Doc ref: 27968/03 • ECHR ID: 001-87385

Document date: June 10, 2008

Cited paragraphs only

SECOND SECTION

DECISION

AS TO THE ADMISSIBILITY OF

Application no. 27968/03 by Natalja KUZMICKAJA against Lithuania

The European Court of Human Rights ( Second Section), sitting on 10 June 2008 as a Chamber composed of:

Françoise Tulkens , President,

Antonella Mularoni ,

Ireneu Cabral Barreto ,

Danutė Jočienė ,

Dragoljub Popović ,

Nona Tsotsoria ,

Işıl Karakaş , judges,

and Sally Dollé , Section Registrar ,

Having regard to the above application lodged on 25 August 2003 ,

Having regard to the decision to apply Article 29 § 3 of the Convention and examine the admissibility and merits of the case together,

Having regard to the observations submitted by the respondent Government and the observations in reply submitted by the applicant,

Having deliberated, decides as follows:

THE FACTS

The applicant, Ms Natalja Kuzmickaja , is a Lithuanian national who was born in 1971 and lives in Vilnius . Sh e was repr esented before the Court by Mr M. Paškevič , a lawyer practising in Vilnius . The Lithuanian Government were represented by their Agent, Ms Elvyra Baltutytė .

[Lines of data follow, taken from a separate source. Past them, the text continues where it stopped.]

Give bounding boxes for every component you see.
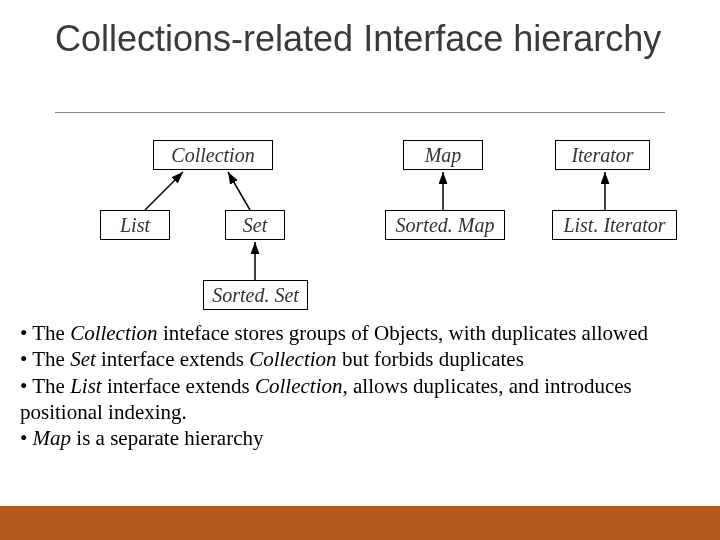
slide-title: Collections-related Interface hierarchy [55,18,661,59]
hierarchy-arrows [0,0,720,540]
node-iterator: Iterator [555,140,650,170]
title-underline [55,112,665,113]
bullet-1: • The Collection inteface stores groups … [20,320,700,346]
node-listiterator: List. Iterator [552,210,677,240]
node-set: Set [225,210,285,240]
node-map: Map [403,140,483,170]
node-list: List [100,210,170,240]
svg-line-0 [145,172,183,210]
bullet-3: • The List interface extends Collection,… [20,373,700,426]
slide: Collections-related Interface hierarchy … [0,0,720,540]
node-sortedset: Sorted. Set [203,280,308,310]
footer-bar [0,506,720,540]
svg-line-1 [228,172,250,210]
node-collection: Collection [153,140,273,170]
node-sortedmap: Sorted. Map [385,210,505,240]
bullet-2: • The Set interface extends Collection b… [20,346,700,372]
bullet-4: • Map is a separate hierarchy [20,425,700,451]
bullet-list: • The Collection inteface stores groups … [20,320,700,451]
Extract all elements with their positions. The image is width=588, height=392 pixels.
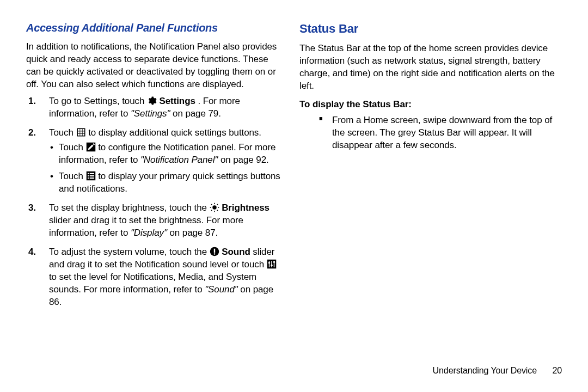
step-3-ref: "Display"	[131, 228, 167, 238]
svg-rect-8	[80, 133, 82, 135]
step-2-sublist: Touch to configure the Notification pane…	[49, 142, 285, 196]
step-2-bullet-1: Touch to configure the Notification pane…	[50, 142, 285, 167]
svg-point-29	[213, 253, 215, 255]
left-intro: In addition to notifications, the Notifi…	[26, 41, 285, 91]
numbered-list: To go to Settings, touch Settings . For …	[26, 95, 285, 309]
right-intro: The Status Bar at the top of the home sc…	[299, 42, 562, 93]
step-2-b1-ref: "Notification Panel"	[140, 155, 218, 165]
svg-rect-17	[89, 177, 94, 179]
svg-rect-31	[268, 261, 270, 267]
right-bullets: From a Home screen, swipe downward from …	[299, 114, 562, 152]
step-1-text-pre: To go to Settings, touch	[49, 96, 147, 106]
step-3-text-pre: To set the display brightness, touch the	[49, 203, 210, 213]
settings-label: Settings	[160, 96, 195, 106]
svg-rect-2	[80, 129, 82, 131]
step-4: To adjust the system volume, touch the S…	[41, 246, 285, 309]
step-1-ref: "Settings"	[131, 108, 170, 119]
sound-icon	[210, 247, 219, 256]
step-3-text-post2: on page 87.	[169, 228, 218, 238]
svg-rect-1	[78, 129, 79, 131]
step-2: Touch to display additional quick settin…	[41, 127, 285, 196]
gear-icon	[147, 96, 157, 106]
svg-rect-13	[89, 173, 94, 174]
svg-rect-9	[82, 133, 84, 135]
step-2-b2-pre: Touch	[59, 171, 86, 181]
svg-rect-7	[78, 133, 79, 135]
step-3: To set the display brightness, touch the…	[41, 202, 285, 240]
manual-page: Accessing Additional Panel Functions In …	[0, 0, 588, 392]
footer-page-number: 20	[552, 366, 562, 375]
grid-icon	[76, 127, 86, 137]
svg-rect-5	[80, 131, 82, 133]
list-icon	[86, 171, 96, 181]
left-heading: Accessing Additional Panel Functions	[26, 21, 285, 35]
left-column: Accessing Additional Panel Functions In …	[26, 21, 294, 376]
right-bullet-1: From a Home screen, swipe downward from …	[321, 114, 562, 152]
sound-label: Sound	[222, 247, 250, 257]
right-subhead: To display the Status Bar:	[299, 99, 562, 111]
svg-point-18	[212, 206, 217, 210]
brightness-icon	[210, 203, 219, 212]
step-4-ref: "Sound"	[205, 284, 238, 295]
step-2-b1-pre: Touch	[59, 142, 86, 152]
step-4-text-pre: To adjust the system volume, touch the	[49, 247, 210, 257]
svg-rect-28	[214, 249, 215, 253]
svg-line-26	[217, 204, 218, 205]
step-2-b1-post2: on page 92.	[220, 155, 269, 165]
pencil-icon	[86, 142, 96, 152]
step-2-text-post: to display additional quick settings but…	[88, 127, 261, 138]
right-column: Status Bar The Status Bar at the top of …	[294, 21, 562, 376]
svg-line-23	[211, 204, 212, 205]
step-2-text-pre: Touch	[49, 127, 76, 138]
brightness-label: Brightness	[222, 203, 270, 213]
svg-rect-15	[89, 175, 94, 176]
svg-rect-6	[82, 131, 84, 133]
step-1-text-post2: on page 79.	[173, 108, 221, 119]
svg-line-25	[211, 210, 212, 211]
svg-line-24	[217, 210, 218, 211]
svg-rect-4	[78, 131, 79, 133]
step-2-bullet-2: Touch to display your primary quick sett…	[50, 170, 285, 195]
sliders-icon	[267, 259, 277, 269]
svg-rect-32	[271, 261, 272, 267]
svg-point-36	[273, 261, 274, 263]
step-1: To go to Settings, touch Settings . For …	[41, 95, 285, 120]
svg-rect-12	[88, 173, 89, 174]
svg-point-35	[271, 265, 272, 266]
page-footer: Understanding Your Device 20	[433, 365, 562, 377]
svg-rect-3	[82, 129, 84, 131]
svg-point-34	[268, 262, 270, 264]
right-heading: Status Bar	[299, 21, 562, 37]
svg-rect-14	[88, 175, 89, 176]
svg-rect-16	[88, 177, 89, 179]
footer-section: Understanding Your Device	[433, 366, 537, 375]
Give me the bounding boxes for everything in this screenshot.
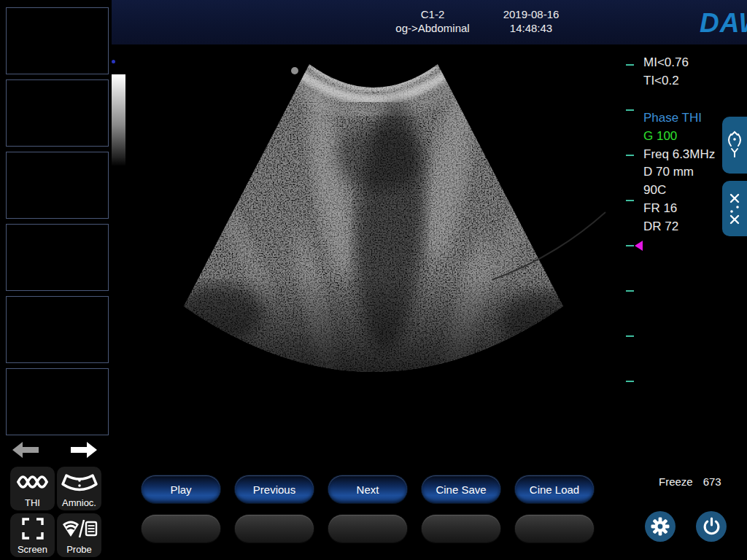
cine-next-button[interactable]: Next bbox=[328, 475, 407, 503]
power-button[interactable] bbox=[696, 511, 727, 542]
depth-tick bbox=[626, 290, 634, 292]
cine-cine-save-button[interactable]: Cine Save bbox=[422, 475, 500, 503]
marker-dot bbox=[112, 60, 115, 63]
thumbnail-slot-1[interactable] bbox=[6, 7, 109, 74]
param-gain: G 100 bbox=[643, 128, 677, 144]
measure-points-button[interactable] bbox=[722, 181, 747, 236]
body-marker-button[interactable] bbox=[722, 117, 747, 174]
orientation-marker bbox=[291, 67, 298, 74]
param-frequency: Freq 6.3MHz bbox=[643, 147, 715, 163]
depth-tick bbox=[626, 109, 634, 111]
cine-button-row: PlayPreviousNextCine SaveCine Load bbox=[0, 475, 747, 503]
thumbnail-slot-3[interactable] bbox=[6, 152, 109, 219]
left-arrow-icon bbox=[12, 441, 39, 459]
cine-play-button[interactable]: Play bbox=[142, 475, 220, 503]
cine-empty-button-2[interactable] bbox=[235, 515, 314, 542]
ultrasound-console-screen: C1-2 og->Abdominal 2019-08-16 14:48:43 D… bbox=[0, 0, 747, 560]
right-arrow-icon bbox=[70, 441, 98, 459]
thumbnail-slot-6[interactable] bbox=[6, 368, 109, 435]
thumbnail-slot-2[interactable] bbox=[6, 79, 109, 147]
power-icon bbox=[702, 517, 721, 537]
thumbnail-slot-5[interactable] bbox=[6, 296, 109, 363]
cine-empty-button-1[interactable] bbox=[142, 515, 220, 542]
depth-tick bbox=[626, 381, 634, 382]
thumbnail-slot-4[interactable] bbox=[6, 224, 109, 291]
gear-icon bbox=[650, 516, 670, 537]
cine-empty-button-4[interactable] bbox=[422, 515, 500, 542]
tool-label: Probe bbox=[66, 544, 92, 555]
param-depth: D 70 mm bbox=[643, 164, 694, 180]
param-mode: Phase THI bbox=[643, 110, 702, 126]
cine-empty-button-5[interactable] bbox=[515, 515, 594, 542]
cine-empty-button-3[interactable] bbox=[328, 515, 407, 542]
depth-tick bbox=[626, 200, 634, 201]
measure-points-icon bbox=[727, 192, 743, 226]
next-page-button[interactable] bbox=[69, 440, 98, 461]
body-marker-icon bbox=[725, 131, 744, 160]
param-dynamic-range: DR 72 bbox=[643, 219, 678, 235]
depth-tick bbox=[626, 64, 634, 66]
depth-tick bbox=[626, 245, 634, 246]
freeze-status: Freeze673 bbox=[659, 475, 721, 488]
cine-empty-row bbox=[0, 515, 747, 542]
param-ti: TI<0.2 bbox=[643, 73, 679, 89]
tool-label: Screen bbox=[18, 544, 47, 555]
cine-cine-load-button[interactable]: Cine Load bbox=[515, 475, 594, 503]
param-frame-rate: FR 16 bbox=[643, 201, 677, 217]
depth-tick bbox=[626, 335, 634, 337]
param-mi: MI<0.76 bbox=[643, 55, 689, 71]
settings-button[interactable] bbox=[645, 511, 676, 542]
depth-tick bbox=[626, 155, 634, 156]
cine-previous-button[interactable]: Previous bbox=[235, 475, 314, 503]
focus-marker bbox=[635, 241, 643, 251]
param-probe-preset: 90C bbox=[643, 182, 666, 198]
grayscale-bar bbox=[112, 74, 125, 166]
frame-number: 673 bbox=[703, 475, 721, 488]
freeze-label: Freeze bbox=[659, 475, 693, 488]
prev-page-button[interactable] bbox=[11, 440, 40, 461]
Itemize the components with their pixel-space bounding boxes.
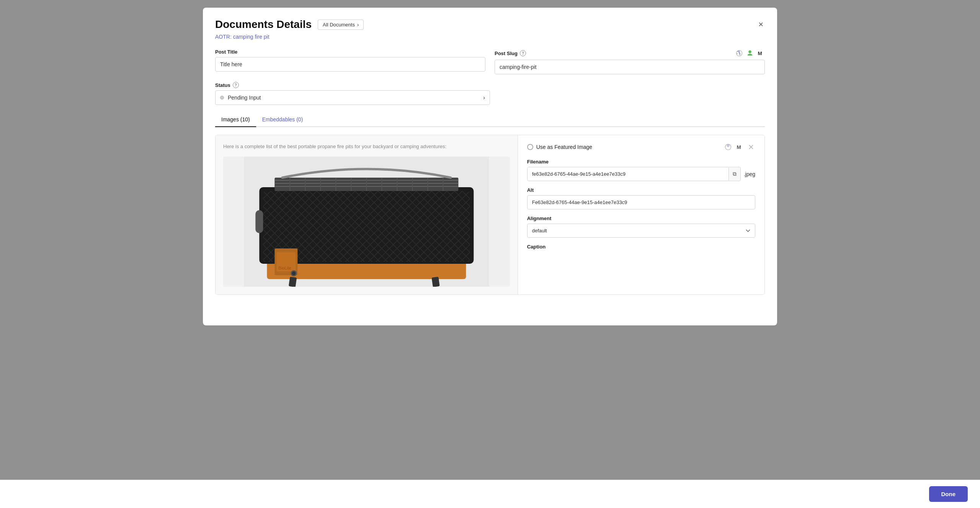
breadcrumb[interactable]: AOTR: camping fire pit — [215, 34, 765, 40]
tab-images[interactable]: Images (10) — [215, 113, 256, 127]
status-label-row: Status ? — [215, 82, 765, 88]
svg-text:M: M — [758, 51, 762, 56]
filename-input[interactable] — [528, 167, 728, 181]
svg-text:M: M — [737, 144, 741, 150]
wordpress-icon — [735, 49, 743, 57]
filename-input-wrapper: ⧉ — [527, 167, 741, 181]
post-slug-input[interactable] — [495, 60, 765, 74]
alignment-select[interactable]: default left center right — [527, 224, 755, 238]
post-slug-help-icon[interactable]: ? — [520, 50, 526, 56]
medium-platform-icon: M — [735, 143, 744, 151]
remove-platform-icon[interactable] — [747, 143, 755, 151]
post-slug-platform-icons: M — [735, 49, 765, 57]
post-slug-group: Post Slug ? — [495, 49, 765, 74]
tab-embeddables[interactable]: Embeddables (0) — [256, 113, 309, 127]
filename-label: Filename — [527, 159, 755, 165]
fire-pit-svg: BioLite — [223, 157, 510, 287]
close-button[interactable]: × — [757, 19, 765, 30]
file-extension-label: .jpeg — [744, 171, 755, 177]
tabs-row: Images (10) Embeddables (0) — [215, 113, 765, 127]
featured-image-radio-label[interactable]: Use as Featured Image — [527, 144, 592, 150]
modal-title: Documents Details — [215, 18, 312, 31]
image-preview-area: Here is a complete list of the best port… — [216, 135, 518, 294]
document-details-modal: Documents Details All Documents › × AOTR… — [203, 8, 777, 325]
modal-header: Documents Details All Documents › × — [215, 18, 765, 31]
wp-platform-icon — [724, 143, 732, 151]
filename-row: ⧉ .jpeg — [527, 167, 755, 181]
fire-pit-image: BioLite — [223, 157, 510, 287]
status-dot — [220, 96, 224, 100]
status-chevron-icon: › — [483, 95, 485, 101]
image-settings-area: Use as Featured Image — [518, 135, 764, 294]
svg-rect-23 — [431, 276, 439, 286]
title-slug-row: Post Title Post Slug ? — [215, 49, 765, 74]
status-text: Pending Input — [228, 95, 483, 101]
featured-image-radio[interactable] — [527, 144, 533, 150]
alignment-label: Alignment — [527, 216, 755, 221]
filename-copy-button[interactable]: ⧉ — [728, 168, 740, 180]
alt-input[interactable] — [527, 195, 755, 209]
image-panel: Here is a complete list of the best port… — [215, 135, 765, 295]
status-select[interactable]: Pending Input › — [215, 90, 490, 105]
featured-image-platform-icons: M — [724, 143, 755, 151]
post-slug-label-row: Post Slug ? — [495, 49, 765, 57]
post-title-label: Post Title — [215, 49, 485, 55]
svg-rect-21 — [255, 210, 263, 233]
status-group: Status ? Pending Input › — [215, 82, 765, 105]
featured-image-row: Use as Featured Image — [527, 143, 755, 151]
svg-text:BioLite: BioLite — [278, 266, 291, 270]
image-caption-text: Here is a complete list of the best port… — [223, 143, 446, 150]
svg-rect-22 — [289, 276, 297, 286]
edit-icon — [746, 49, 754, 57]
medium-icon: M — [756, 49, 765, 57]
post-title-group: Post Title — [215, 49, 485, 74]
all-documents-button[interactable]: All Documents › — [318, 20, 364, 30]
alt-label: Alt — [527, 187, 755, 193]
caption-label: Caption — [527, 244, 755, 250]
status-help-icon[interactable]: ? — [233, 82, 239, 88]
svg-point-28 — [292, 271, 296, 275]
modal-overlay: Documents Details All Documents › × AOTR… — [0, 0, 980, 508]
post-title-input[interactable] — [215, 57, 485, 72]
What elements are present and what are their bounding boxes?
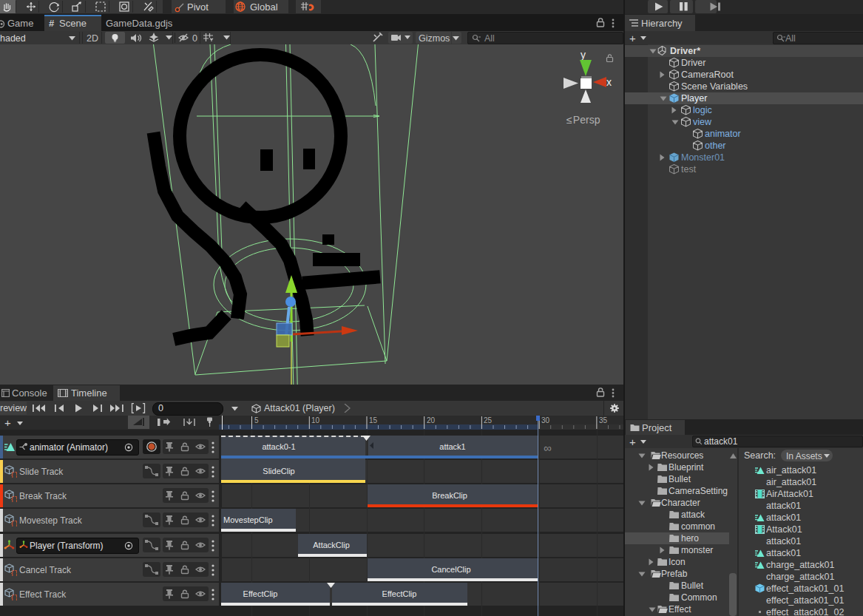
svg-text:x: x	[606, 76, 612, 88]
svg-text:y: y	[581, 49, 586, 61]
svg-text:{}: {}	[10, 595, 17, 600]
svg-text:{}: {}	[10, 472, 17, 478]
svg-text:{}: {}	[10, 496, 17, 502]
svg-text:≤ Persp: ≤ Persp	[566, 114, 600, 126]
svg-text:{}: {}	[10, 570, 17, 576]
svg-text:{}: {}	[10, 521, 17, 527]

A. The circumstances of the case

The applicant was a shareholder in a company which owned a bar where she worked as a bartender.

The police received an anonymous tip that the applicant ’ s bar was selling inaccurate, reduced measures of alcohol. Consequently, on 23 April 2003 police officer AD, accompanied by two other officers, SP and AR, carried out a “test purchase” ( kontrolinis pirkimas ) of drinks at the bar. He posed as a regular private customer, in order to establish whether it was serving the correct quantities of alcohol offered by its menu. Having asked for two shots of 50 grams of brandy, the applicant served AD shots of 40 and 44 grams respectively.

On the same date police officer SP filed a record of an administrative offence, concluding that the applicant had thus defrauded the client (AD) in the amount of 0.96 Lithuanian Litas ( ‘ LTL ’ ; that is about 0.28 euros - ’ EUR ’ ).

On 11 June 2003 the Vilnius City Second District Court found the applicant guilty of the administrative offence of defrauding a customer (Article 163-1 of the Code of Administrative Offences). She was fined LTL 240 (about EUR 69.50). The court had before it by way of evidence, inter alia , the protocols of the offence and the “test purchase”, the testimony of the three police officers AD, SP and AR, and the explanations of the applicant.

On 18 July 2003 the Supreme Administrative Court rejected the applicant ’ s appeal against the lower decision, stating inter alia:

“The ‘ test purchase ’ is not an act of a forceful nature. Human rights are not restricted by such an action, and the information received in the execution thereof does not lose its value as evidence just because the execution of a ‘ test purchase ’ is not regulated [by law].”

B . The relevant domestic law and practice

According to the Government, the Code of Administrative Law Offences at the material time provided, insofar as relevant, as follows:

Article 163 -1 – defrauding buyers and clients

“Defrauding buyers or clients while weighing, thus increasing the fixed prices and tariffs of goods and services, failing to follow the requirements of the price references established in legal acts, or otherwise defrauding buyers or clients while selling them goods and providing services, shall be punished by a fine of 20 to 500 LTL, [ and ] employees of companies, including self-employed natural persons or officials, shall be punished by a fine of 100 to 1,000 LTL ... ”

Article 256 – evidence

“ Evidence in the case of administrative law offences is any factual data on the grounds of which [officials] determine the existence or non-existence of an administrative law offence, determine whether the offender may be held responsible for that violation and any other significant circumstances of the case, for the purposes of guaranteeing the right to a fair trial.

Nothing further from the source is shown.